Für das nächste Schuljahr werden wichtige Bildungsvorhaben personell abgesichert. Bild: Haufe Online Redaktion

Für drei zentrale Bildungsvorhaben im Südwesten soll es im nächsten Schuljahr in Baden-Württemberg nun doch mehr Lehrer geben - für den Ausbau der Inklusion, der Ganztagsschulen und den Informatikunterricht.

Mit ihrer Ankündigung, wichtige Bildungsprojekte aus Lehrermangel nicht anzugehen, hat Kultusministerin Eisenmann für Aufruhr in der Koalition gesorgt.
Die Ministerinnen Susanne Eisenmann (CDU, Kultus) und Edith Sitzmann (Grüne, Finanzen) haben nach starker Kritik an den ursprünglichen Einsparplänen eine Lösung für die noch offenen Punkte gefunden. Die SPD sprach von einer «Scheinlösung», die nichts an einer eklatanten Verschlechterung ändern werde.

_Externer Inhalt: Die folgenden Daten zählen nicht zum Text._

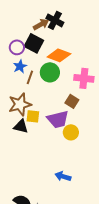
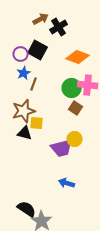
black cross: (55, 20) -> (59, 27), turned 30
brown arrow: (41, 24) -> (41, 19), moved
orange diamond: (59, 55) -> (78, 57), moved
green circle: (50, 72) -> (72, 88), moved
purple trapezoid: (58, 119) -> (62, 148), moved

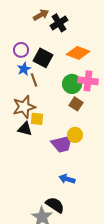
black square: (38, 50) -> (43, 58), moved
brown line: (34, 84) -> (34, 80), turned -40
black semicircle: (27, 209) -> (55, 205), moved

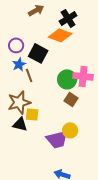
black cross: (59, 23) -> (68, 18), moved
orange diamond: (78, 53) -> (60, 35), moved

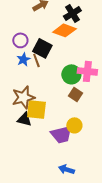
brown line: (29, 75) -> (36, 60), moved
yellow square: (32, 114) -> (36, 109), size x1.5

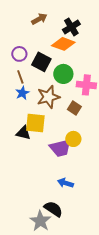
blue star: (23, 59) -> (22, 93), moved
brown line: (36, 60) -> (20, 77), moved
green circle: (71, 74) -> (63, 74), moved
brown star: (23, 97) -> (48, 97), moved

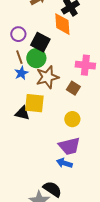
orange diamond: (63, 44) -> (62, 24), turned 65
green circle: (63, 74) -> (36, 58), moved
purple trapezoid: (60, 148) -> (69, 146), moved

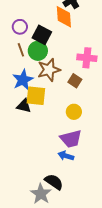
blue star: (21, 73) -> (23, 80), moved, size x1.5

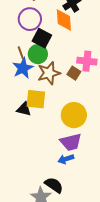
purple circle: (20, 27) -> (30, 19), moved, size x1.5
blue star: (23, 80) -> (23, 68), moved
brown square: (75, 81) -> (74, 73), moved
yellow circle: (74, 112) -> (74, 115), size x1.6
blue arrow: (66, 156) -> (66, 159), turned -35

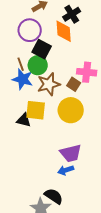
blue star: (23, 68) -> (23, 79), turned -30
yellow circle: (74, 115) -> (71, 110), moved

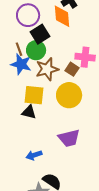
black square: (42, 49) -> (40, 34), turned 30
black triangle: (24, 120) -> (29, 112), moved
blue arrow: (66, 170) -> (34, 155), moved

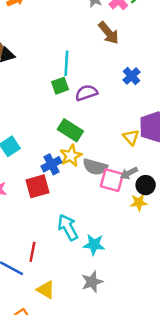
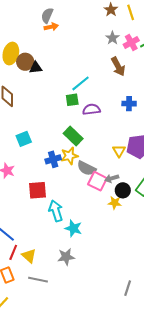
cyan line: (66, 63) -> (81, 83), turned 36
blue cross: (131, 76) -> (129, 104), turned 32
red square: (38, 186) -> (37, 190), moved
red line: (32, 252) -> (13, 252), moved

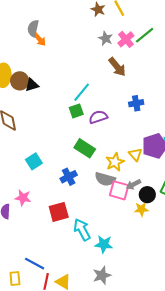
orange arrow: (51, 27) -> (40, 39), turned 72
yellow star: (69, 156) -> (115, 162), moved

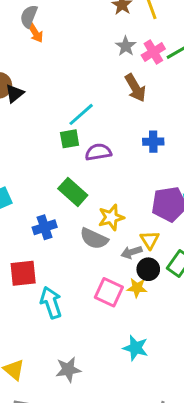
black triangle: (32, 85) -> (15, 93), turned -32
yellow triangle: (135, 154) -> (150, 240), moved
pink square: (119, 190) -> (109, 292), moved
cyan star: (104, 244) -> (135, 348), moved

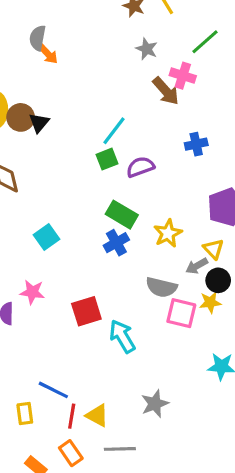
pink cross: (153, 52) -> (183, 76), moved, turned -30
blue cross: (45, 227) -> (116, 243), moved
gray semicircle: (94, 239) -> (161, 287), moved

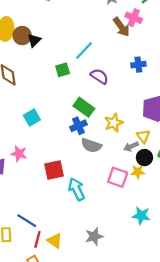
green square: (107, 159) -> (63, 70), moved
purple semicircle: (140, 167) -> (99, 76), turned 48
gray semicircle: (161, 287) -> (91, 145), moved

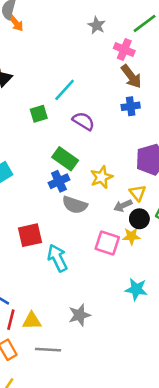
brown arrow: (121, 27) -> (131, 76), moved
yellow triangle: (55, 241) -> (32, 321), turned -35

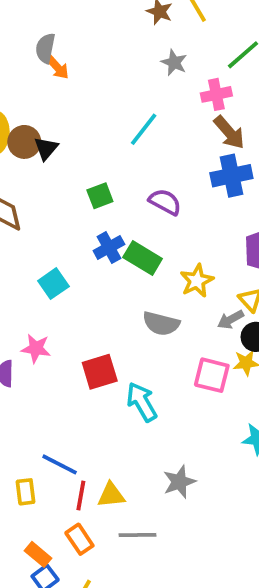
pink cross: (124, 50) -> (216, 94), turned -30
cyan line: (65, 90) -> (144, 129), moved
blue cross: (131, 106) -> (231, 176), size x1.5
blue cross: (59, 181) -> (109, 248), moved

Zusätzliche Stellen für das kommende Schuljahr geplant

Eisenmann hatte vor zwei Wochen angekündigt, die drei Vorhaben wegen Lehrermangels auszusetzen. Damit hatte sie einen Streit in der grün-schwarzen Regierung ausgelöst, weil die Koalitionsspitzen sich vorher eigentlich auf die Budgets für 2017 geeinigt hatten. Der Haushalt soll an diesem Dienstag vom Kabinett beschlossen werden. Eine von Ministerpräsident Winfried Kretschmann (Grüne) davor anberaumte Sitzung des Koalitionsausschusses zu Lehrerstellen dürfte mit der Einigung hinfällig sein.

Für das Schuljahr 2017/18 soll es nun 320 zusätzliche Stellen geben. Die Hälfte davon sei bestimmt für den Ausbau der Inklusion - das gemeinsame Lernen von behinderten und nicht behinderten Schülern -, hieß es. 100 Stellen solle es für die Ganztagsschulen und 60 für das Fach Informatik geben. «Wir können die von uns vorgesehenen Programme umsetzen, ohne dass es einen Qualitätsverlust gibt», betonte Eisenmann.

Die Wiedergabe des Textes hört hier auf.